- [Records provided]
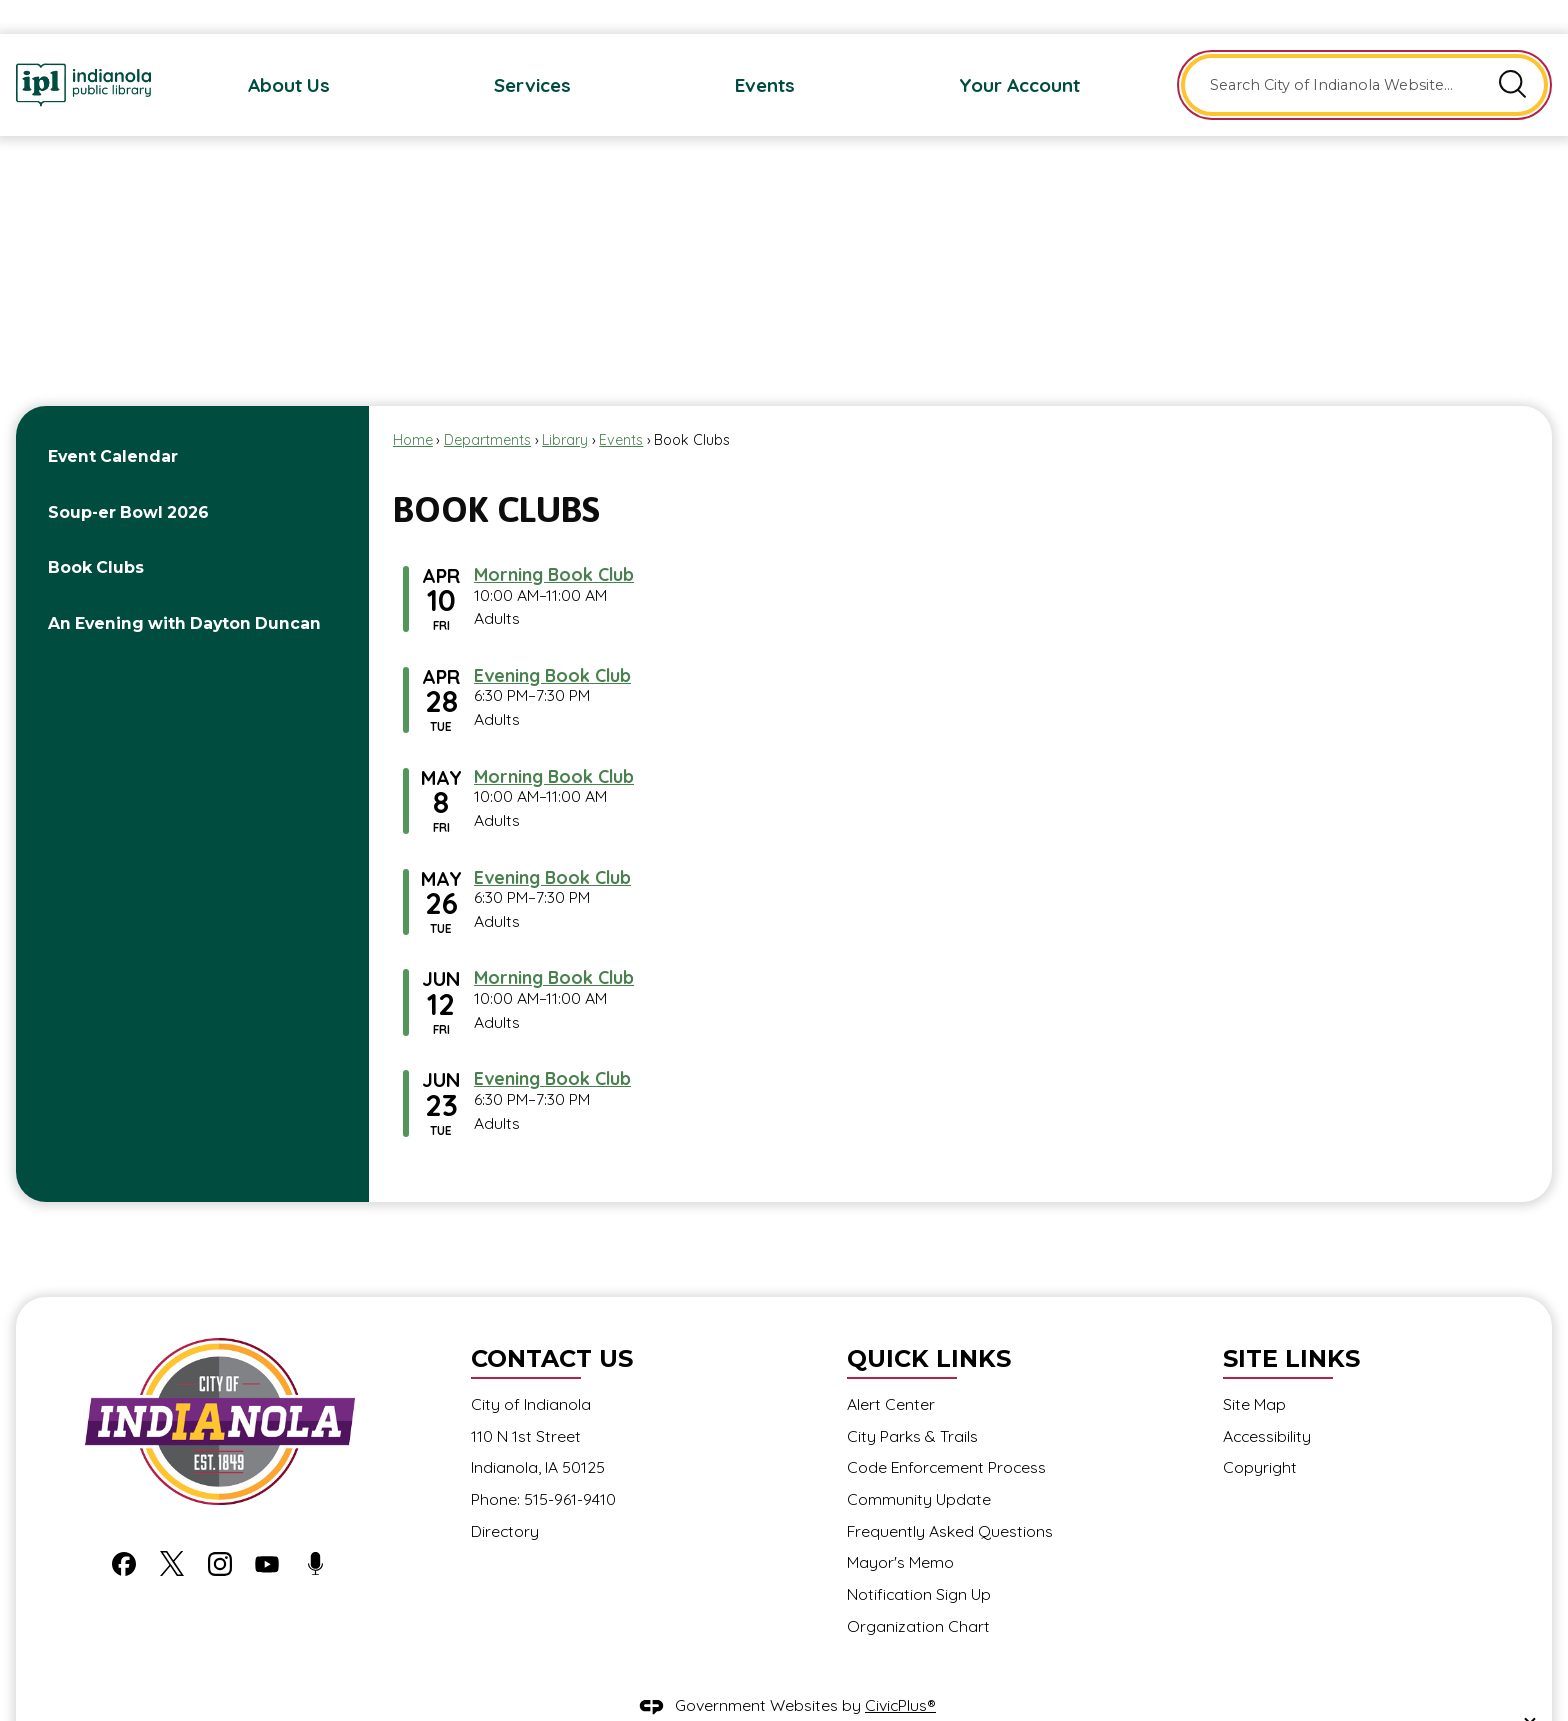 The width and height of the screenshot is (1568, 1721). I want to click on Organization Chart, so click(918, 1592).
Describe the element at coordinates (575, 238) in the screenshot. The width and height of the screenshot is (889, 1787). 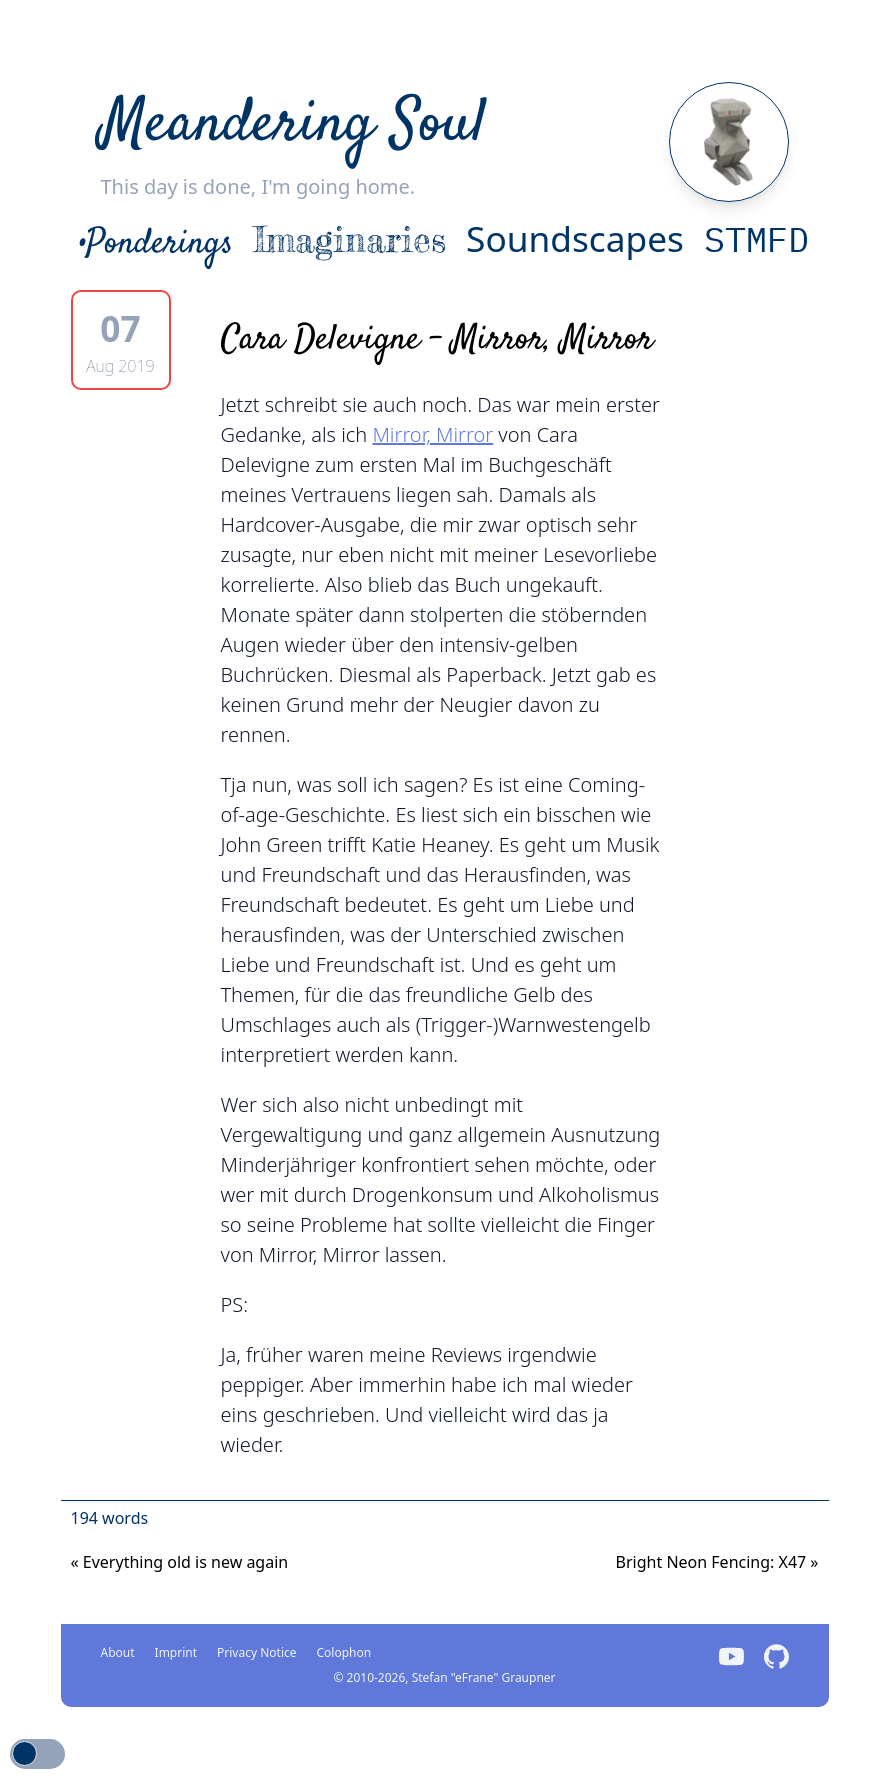
I see `Soundscapes` at that location.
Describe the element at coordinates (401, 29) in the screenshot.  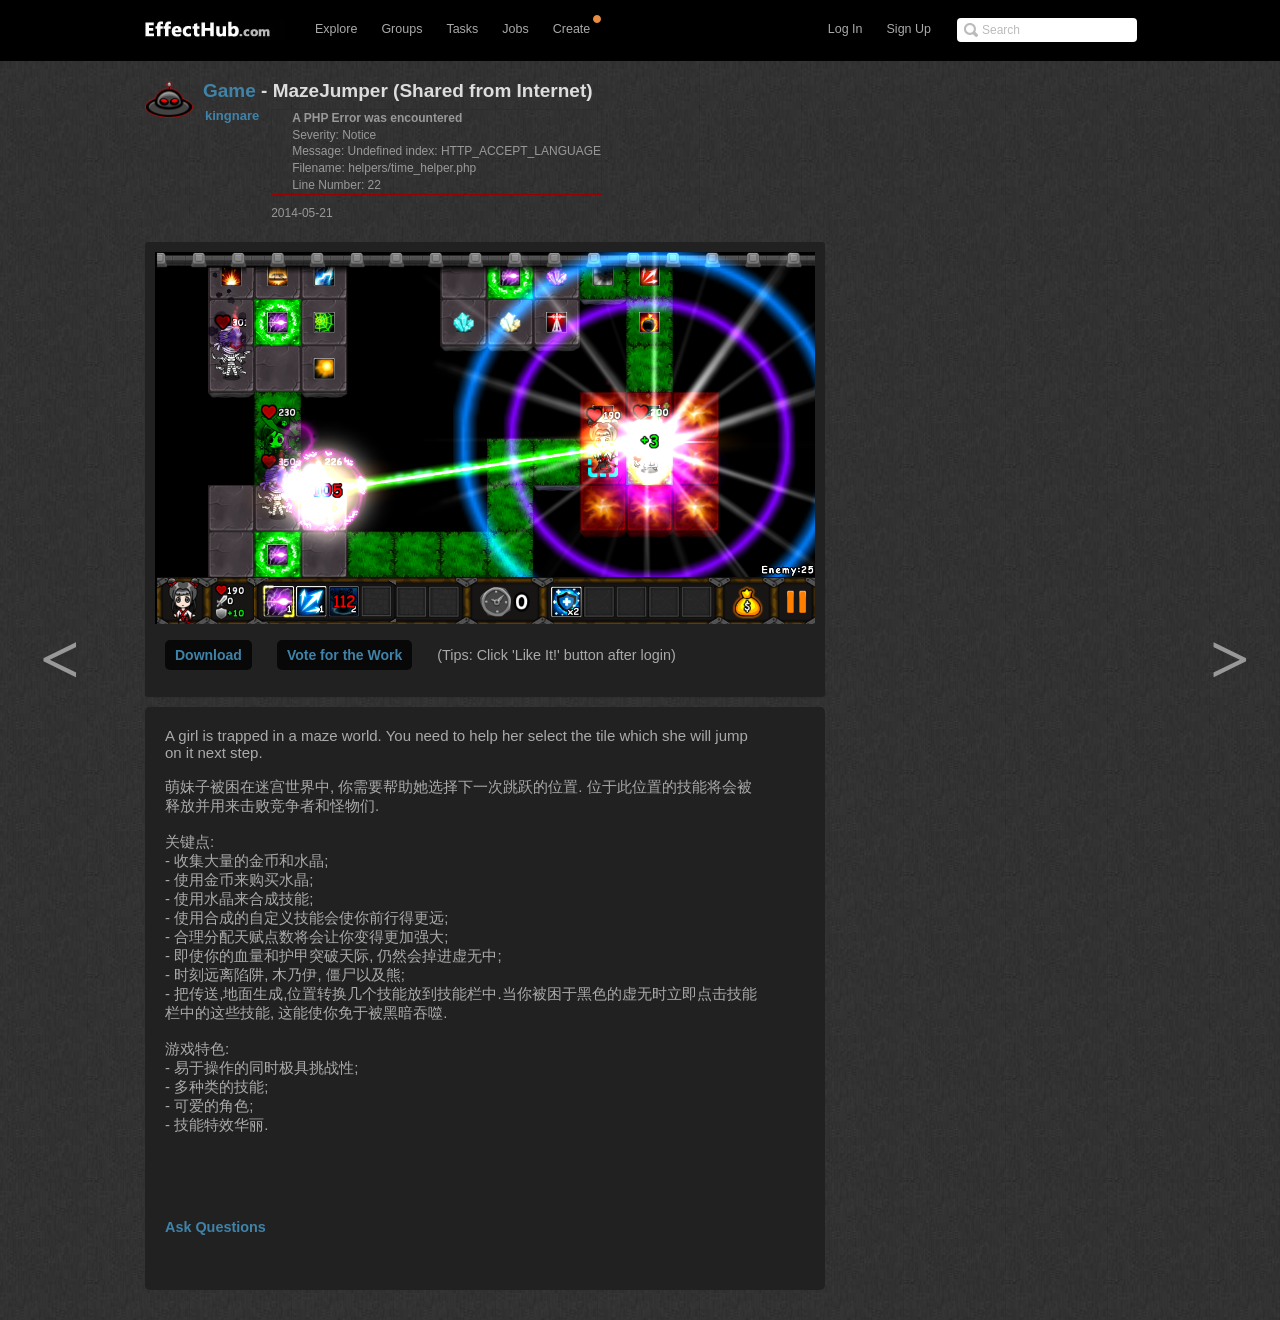
I see `Groups` at that location.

- [Task brief]
In the records above, the lines from the one containing "Describe the element at coordinates (401, 29)" through the last line are to be written out exactly, both ends included and pictures omitted.

- [Response to this exercise]
Describe the element at coordinates (401, 29) in the screenshot.  
I see `Groups` at that location.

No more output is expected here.